Он собрался было утешить Жасент, растроганный ее отчаянием, но тут в комнату ворвался Пьер – в пижаме, с всклокоченными кудрявыми волосами.
– Сент-Арно, что вы делаете здесь, в нашем доме? У вас что-то срочное? Моя жена не ваша прислуга!
– Не надо так, Пьер! Доктор уже уходит. Возникли проблемы с Пакомом. Пожалуйста, не кричи. Я совсем без сил.
– Я ухожу! Прошу простить меня за столь несвоевременный визит, но вопрос показался мне достаточно серьезным. А вам не помешает принять снотворное, Жасент. Вы должны высыпаться, иначе совершенно расклеитесь. После эмоционального потрясения между телом и сознанием возникает разлад, тем более что и то и другое ослаблено.
– Спасибо за советы, доктор, и до свидания! – холодно отчеканил Пьер.
Когда Сент-Арно ушел, супруги вздохнули с облегчением. Нежно обнявшись, они обменялись легкими поцелуями, в которых не было ни намека на любовный пыл.
– Мне так грустно, – прошептала Жасент. – Кажется, эта мýка никогда не кончится.
– Время лечит. Но я тебя не покину, я тебе помогу, Жасент. Еще у нас есть Анатали, и мы обязаны позаботиться о том, чтобы она росла счастливой.
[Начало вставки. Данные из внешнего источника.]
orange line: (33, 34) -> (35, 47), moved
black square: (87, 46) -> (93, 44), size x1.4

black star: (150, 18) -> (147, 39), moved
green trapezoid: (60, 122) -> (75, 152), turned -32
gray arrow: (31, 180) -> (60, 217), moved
Девочке очень нравилось, что она живет теперь на улице Лаберж. Смерть деда и бабушки ее удивила и напугала, как пугает гроза, которая начинается внезапно, без многозначительного скопления туч, без раскатистого грома. Анатали, наверное, уже сотню раз повторили, что Шамплен и Альберта сейчас в раю, и она радовалась за них. Дора сумела найти нужные слова:
– Там, на небе, твоим дедушке и бабушке очень хорошо. В раю всё розовое и золотое, и много-много ангелов, которые приносят им конфеты и лимонад. А еще там повсюду цветы – такие, каких мы на земле никогда не видели, и они так чудесно пахнут, что, понюхав их, хочется танцевать!
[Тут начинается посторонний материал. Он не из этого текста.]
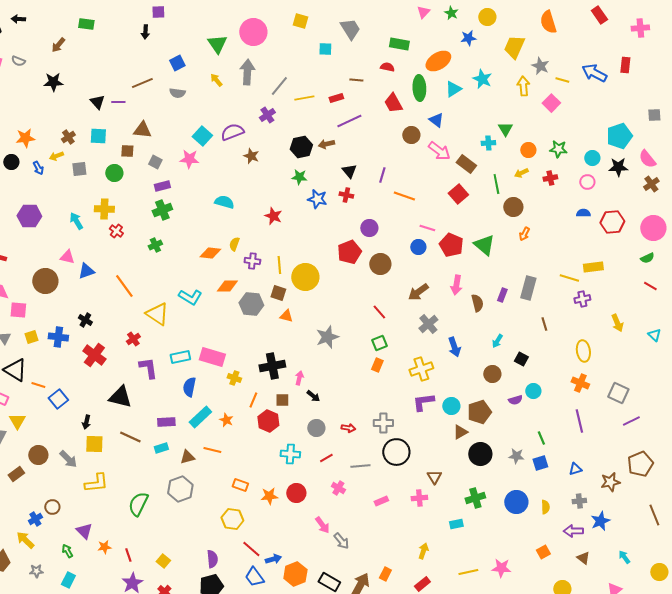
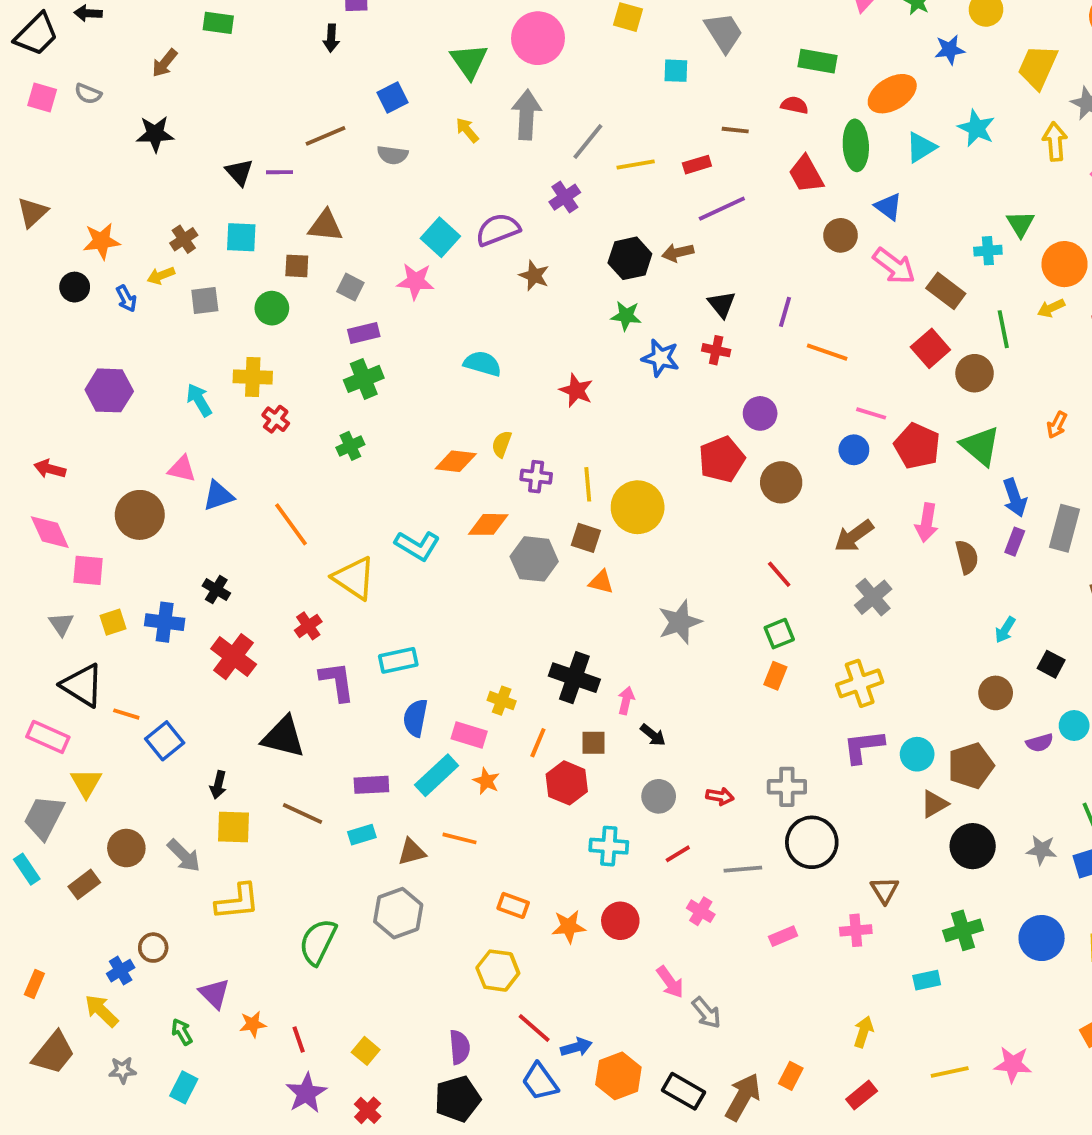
orange circle: (528, 150) -> (1065, 264), size x1.5
brown circle: (513, 207) -> (975, 373), moved
blue arrow: (454, 347) -> (1015, 498), moved
pink rectangle: (212, 357) -> (469, 735), moved, size x0.7
black cross: (272, 366) -> (574, 678), turned 30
Анатали почти позавидовала умершим, которые оказались в таком замечательном месте. О том, что Шамплен скончался, ей сообщил дядя Лорик. Он не знал, что Жасент решила повременить с этой грустной новостью, и, в тот самый миг, когда Пьер уводил девочку с собой, рассказал ей правду:
– Племянница моя милая! Твой дедушка умер в тот же день, что и бабушка. Хорошо, если ты будешь молиться за них – каждый раз, когда станешь говорить с Господом!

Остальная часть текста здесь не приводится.